So I like building my custom modules in the test first fashion. In Drupal, to test de-coupled site functionality from custom modules, it’s conventional (and pretty easy) to use the built-in Simpletest. It provides some pretty neat Drupal-specific functions to help with creating and logging in users, creating nodes, etc. However, some of these functions are a little less than well-documented, but hey, it’s PHP. TDD is a product of my Ruby background because automatic test are valued in that community of developers, as evidenced by the many libraries and some of the test styles even creeping into other language communities, like Cucumber. In PHP, TDD is treated differently and isn’t as important, at least historically. So it only makes sense that the documentation would be a little weak, but anyway.

When testing something, it’s important to try to decouple as much as possible from the test. You don’t want to put in hard-coded values that could end up changing and breaking half of your test suite, only to be fixed by a thorough copy/replace job. Since Simpletest is using a virtual browser to perform your tests, you want to reduce hard-coded dependencies as much as possible, to the point that you want to avoid using URL paths if you don’t have to. For example, in your test, say you have an authenticated user who starts on a page (one hard-coded URL), but then clicks to another page with a form. You want them to be able to fill out that form and submit some information, creating a post request. You don’t want to have to say what the URL of that form page is, it shouldn’t matter at all. If you need to change it from thing/new to thing/create in the future, it shouldn’t break this test. The user can still submit the form.

The function call to do this is drupalPost(), but take a look at it’s signature:

function $this->drupalPost($path, $edit, $submit, array $options = array(), array $headers = array())

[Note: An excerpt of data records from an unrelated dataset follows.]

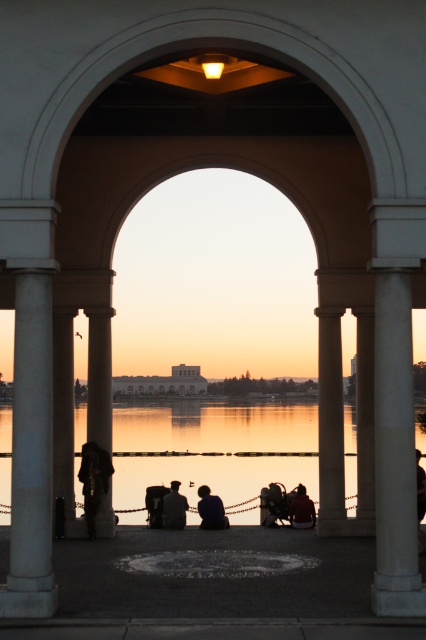 Can you confirm if matte black jacket at lower center is positioned below silhouette human at center?

Correct, matte black jacket at lower center is located below silhouette human at center.

Does matte black jacket at lower center lie behind silhouette human at center?

Yes, it is.

This screenshot has width=426, height=640. What do you see at coordinates (302, 509) in the screenshot?
I see `matte black jacket at lower center` at bounding box center [302, 509].

In order to click on matte black jacket at lower center in this screenshot , I will do `click(302, 509)`.

Based on the photo, which is below, dark gray fabric jacket at center or matte black jacket at lower center?

matte black jacket at lower center

Does dark gray fabric jacket at center have a lesser height compared to matte black jacket at lower center?

Incorrect, dark gray fabric jacket at center's height does not fall short of matte black jacket at lower center's.

Between point (172, 524) and point (305, 496), which one is positioned in front?

Point (172, 524)

Locate an element on the screen. The width and height of the screenshot is (426, 640). dark gray fabric jacket at center is located at coordinates (173, 508).

Which is behind, point (271, 502) or point (423, 548)?

Positioned behind is point (271, 502).

Does matte black jacket at center appear on the right side of silhouette human at center?

Incorrect, matte black jacket at center is not on the right side of silhouette human at center.

Image resolution: width=426 pixels, height=640 pixels. I want to click on matte black jacket at center, so click(273, 504). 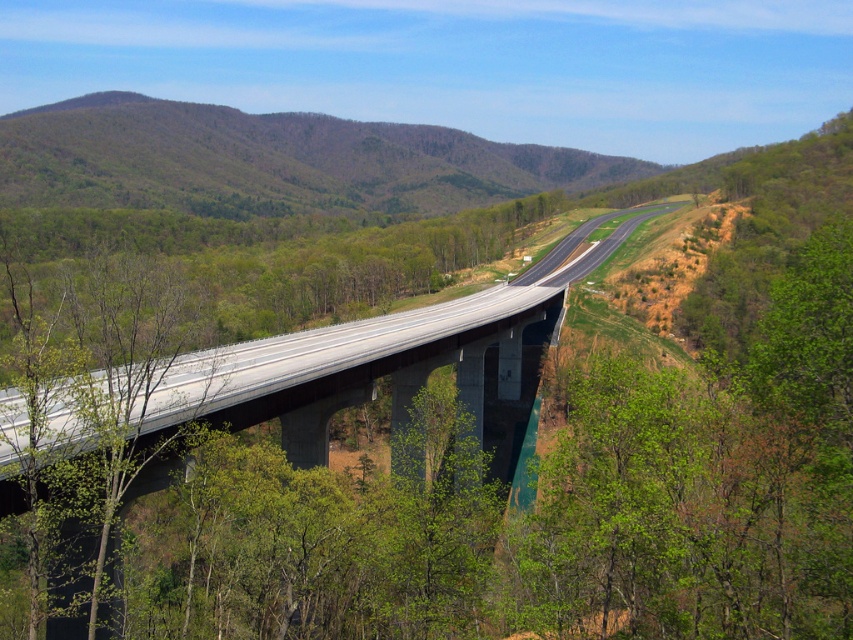 Question: Which object appears closest to the camera in this image?

Choices:
 (A) green leafy forest at upper center
 (B) green leafy tree at center

Answer: (B)

Question: Is the position of green leafy forest at upper center more distant than that of green leafy tree at center?

Choices:
 (A) no
 (B) yes

Answer: (B)

Question: Does green leafy forest at upper center come behind green leafy tree at center?

Choices:
 (A) yes
 (B) no

Answer: (A)

Question: Which point is closer to the camera?

Choices:
 (A) (22, 316)
 (B) (105, 132)

Answer: (A)

Question: Is the position of green leafy forest at upper center more distant than that of green leafy tree at center?

Choices:
 (A) yes
 (B) no

Answer: (A) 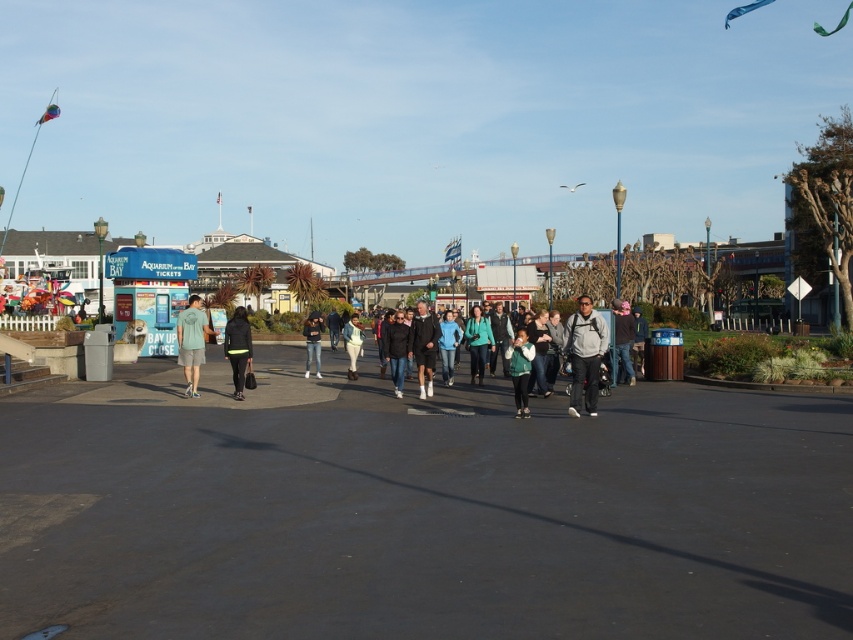 You are a photographer trying to capture both the matte green shirt at center and the dark gray jacket at center in the same frame. Since you want to emphasize the smaller object, which one should you focus on to ensure it stands out more in the photo?

The matte green shirt at center has a smaller size compared to the dark gray jacket at center, so focusing on the matte green shirt at center will help it stand out more in the photo.

You are standing at the edge of the plaza and see both the dark gray jacket at center and the dark gray hoodie at center. If you want to reach both items without moving more than 5 meters from your current position, can you do it?

The dark gray jacket at center is 4.16 meters away from the dark gray hoodie at center. Since the maximum distance you can move is 5 meters, you can reach both items within the 5 meter limit.

You are a photographer trying to capture a candid shot of the matte green shirt at center and the dark gray jacket at center. Since you want both subjects to be in focus, which one should you focus on first to ensure the other is also in sharp detail?

The matte green shirt at center is in front of the dark gray jacket at center. To ensure both are in focus, you should focus on the matte green shirt at center first, as it is closer to the camera, allowing the dark gray jacket at center in the background to also be sharp.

It needs the path to send the post request to, the array of fields and values ($edit), and the name of the submit button ($submit). It seems like you need to hard code that URL into this request, although it shouldn’t matter.

The secret lies in the last sentence for the documentation for this API function:

With multi-step forms, it is possible to post each subsequent step by passing NULL as the $path.

So with a bit of experimentation, you can fill out the current page by calling the function like so:

$this->drupalPost(NULL, $edit, 'Submit');

And it’ll use the current page. No more hard-coded URL’s!

I'm trying to do better at logging some of the 'not so obvious' roadblocks I come across in development in hopes of helping people who might get stuck on them. I know the internet is one of my best resources when I get stuck on things and I'm always really grateful to the people who make short blog posts about those problems.